Alberta has a high proportion of nurses with science degrees. But barely more than 30 per cent of our nurses have a full-time job (it’s over 60 per cent for the rest of Canada). Monday’s Advocate actually had an ad for full-time nursing positions. How many new grads will even have their applications read for those gems? Not many, if any, I suspect.

In the skills that Morgan cherishes, engineers are finding long waits to land an engineering job. Two-thirds of our graduating engineers end up working in a field outside of engineering, almost 30 per cent of them in “survival jobs,” according to the Council for Access to the Profession of Engineering.

How many lawyers are too many in a society? The answer, it seems, is about the number we have right now.

The hunt for unpaid articling positions is extremely competitive, and the prospects for young lawyers to move up the ladder in their firms is not great.

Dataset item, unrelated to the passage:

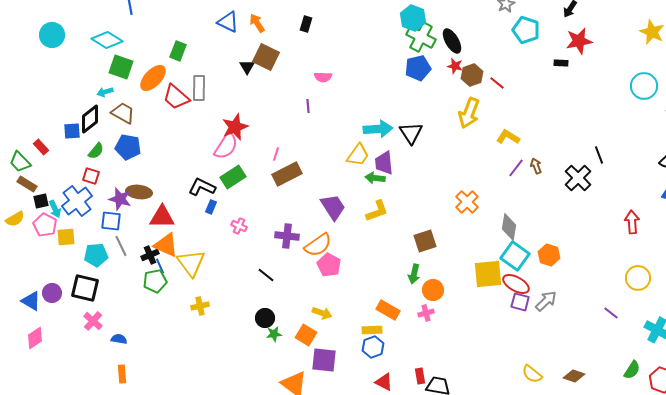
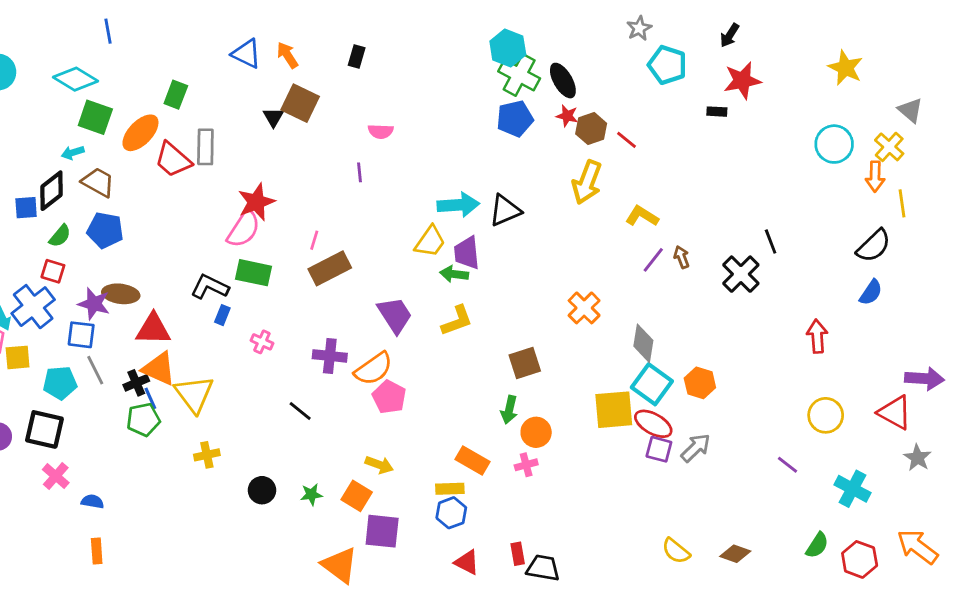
black triangle: (411, 133) -> (505, 210), turned 40
green rectangle: (233, 177) -> (254, 273), turned 45
black circle: (265, 318) -> (262, 490), moved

But we graduate more and more each year.

These are in the professions that restrict the number of students who can enter, but the demand for entry is way beyond what the professions can bear.

Alberta has one school for dental hygienists. At the University of Alberta, entrants must first complete one year of a regular university program, and they only take about 40 new students a year.

So what happens? An 18-month program in Ottawa is 70 per cent Alberta students.

You can’t tell students which careers they should pursue, and you can’t tell universities where they should be putting all their resources.

The CIBC report rather snorted about the practicality of a degree in medieval history. Morgan suggests that humanities classes with only 10 students ought to be cut outright. But a more rational approach says they should be kept — or even expanded.

For most students, these are not their core programs; they are options that students in science, arts, and education can take to round out their studies, to develop a rational world view. That’s what makes a university degree different than a tech school diploma.

A technician monitoring the readouts at a gas plant will make more money than a new lawyer, teacher and perhaps even a new doctor. So will a welder with experience and a willingness to work long shift rotations far from home.

That’s the money market. The knowledge market runs on different parameters. Life is more than just gaining the biggest possible paycheque.

Morgan claims that our ivory towers are graduating students without “foundation knowledge” as he puts it, while expecting businesses to fill the gaps.

That’s backwards thinking, in my view. The “foundation knowledge” is taught in the programs Morgan says have no value.

The middle way, it seems, lies in programs like Red Deer College’s Donald School of Business, in apprenticeship and trades programs — alongside the humanities.

Besides, decades of pushing the professions is resulting in decades of indentured labour from highly-qualified people who can’t find jobs to match their training.

But if you try to dictate through control of the budget process which programs are useful and which are not, you will only end up chasing your tail.